A/B Testing for ShoeFly.com issue

Greetings.

Working on “A/B Testing for ShoeFly.com” I’ve found that I can’t find a concise solution for the task 10: For each group ( a_clicks and b_clicks ), calculate the percent of users who clicked on the ad by day .

https://www.codecademy.com/paths/data-science/tracks/dscp-data-manipulation-with-pandas/modules/dscp-aggregates-in-pandas/projects/pandas-shoefly-ab-test

So far I have two solutions:

2.

I think I missed some concept I should use here, but I can’t figure it out.
Could someone give me a hint?
Thanks

So, what question is this? 3-5?

So, you have a column called is_click which results in either True or False, correct?

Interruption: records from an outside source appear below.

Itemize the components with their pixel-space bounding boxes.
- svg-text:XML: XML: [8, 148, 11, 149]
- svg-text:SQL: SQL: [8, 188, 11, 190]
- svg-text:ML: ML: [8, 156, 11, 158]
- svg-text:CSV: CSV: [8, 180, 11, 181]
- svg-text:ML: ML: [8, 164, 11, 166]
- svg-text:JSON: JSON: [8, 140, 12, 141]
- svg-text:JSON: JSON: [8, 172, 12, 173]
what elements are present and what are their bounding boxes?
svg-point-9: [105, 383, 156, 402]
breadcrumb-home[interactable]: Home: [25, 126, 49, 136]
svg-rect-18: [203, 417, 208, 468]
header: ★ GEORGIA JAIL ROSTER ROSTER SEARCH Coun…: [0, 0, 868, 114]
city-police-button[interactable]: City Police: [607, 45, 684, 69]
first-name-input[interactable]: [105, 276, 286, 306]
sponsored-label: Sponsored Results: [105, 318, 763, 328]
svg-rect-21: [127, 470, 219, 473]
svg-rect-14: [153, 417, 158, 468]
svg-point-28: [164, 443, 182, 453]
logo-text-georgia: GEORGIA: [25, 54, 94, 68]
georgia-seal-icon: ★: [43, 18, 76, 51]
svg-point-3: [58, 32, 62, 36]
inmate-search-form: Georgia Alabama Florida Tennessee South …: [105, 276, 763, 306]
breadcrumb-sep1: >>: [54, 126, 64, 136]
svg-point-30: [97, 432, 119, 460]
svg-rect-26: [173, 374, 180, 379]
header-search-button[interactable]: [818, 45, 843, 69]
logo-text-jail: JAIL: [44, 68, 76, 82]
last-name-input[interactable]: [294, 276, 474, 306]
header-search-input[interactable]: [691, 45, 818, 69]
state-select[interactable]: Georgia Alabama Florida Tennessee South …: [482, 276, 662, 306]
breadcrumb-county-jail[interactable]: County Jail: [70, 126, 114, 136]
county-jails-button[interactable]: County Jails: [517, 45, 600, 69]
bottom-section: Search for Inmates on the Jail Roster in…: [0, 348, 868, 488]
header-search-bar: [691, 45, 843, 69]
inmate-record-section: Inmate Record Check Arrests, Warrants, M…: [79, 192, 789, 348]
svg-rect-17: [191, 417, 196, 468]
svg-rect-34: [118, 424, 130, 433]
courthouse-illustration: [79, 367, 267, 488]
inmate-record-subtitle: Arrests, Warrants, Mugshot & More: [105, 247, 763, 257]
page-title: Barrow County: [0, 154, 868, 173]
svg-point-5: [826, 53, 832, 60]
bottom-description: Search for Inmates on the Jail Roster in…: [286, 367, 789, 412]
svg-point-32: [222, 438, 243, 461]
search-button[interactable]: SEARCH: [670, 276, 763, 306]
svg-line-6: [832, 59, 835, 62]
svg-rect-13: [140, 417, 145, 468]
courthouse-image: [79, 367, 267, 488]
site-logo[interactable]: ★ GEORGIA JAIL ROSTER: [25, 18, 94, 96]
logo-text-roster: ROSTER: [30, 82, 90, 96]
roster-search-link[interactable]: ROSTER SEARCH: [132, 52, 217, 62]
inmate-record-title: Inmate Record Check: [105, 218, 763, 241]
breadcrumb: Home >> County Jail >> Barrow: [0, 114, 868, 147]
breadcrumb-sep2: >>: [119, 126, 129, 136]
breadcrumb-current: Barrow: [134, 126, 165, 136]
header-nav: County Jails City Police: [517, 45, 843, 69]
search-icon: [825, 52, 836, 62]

Are you trying to groupby the utm source and the is_click column and count the number of users? And then you would probably have to pivot the data so you could get a full count of user ids by source, right?
I don’t think you necessarily need a function here.

It’s question 10.
I can get number of users clicked as well as number of users didn’t click the add for every weekday in each group, but my problem here is to get the percentage clicked in a concise way.

Hi, you should try to come up with a different definition of your function. I have defined it with a lambda and it works fine.

I solved it by grouping and pivoting the data.

After counting the clicks per day for A & B, couldn’t you pivot the data:

a_clicks_day_pivot = a_clicks_day.pivot(columns='is_click', index='day', values='user_id').reset_index()

And then create a col in the df called % clicked (or whatever) and then take the number of True and divide it by the total number of True + False which gives you the % for each day…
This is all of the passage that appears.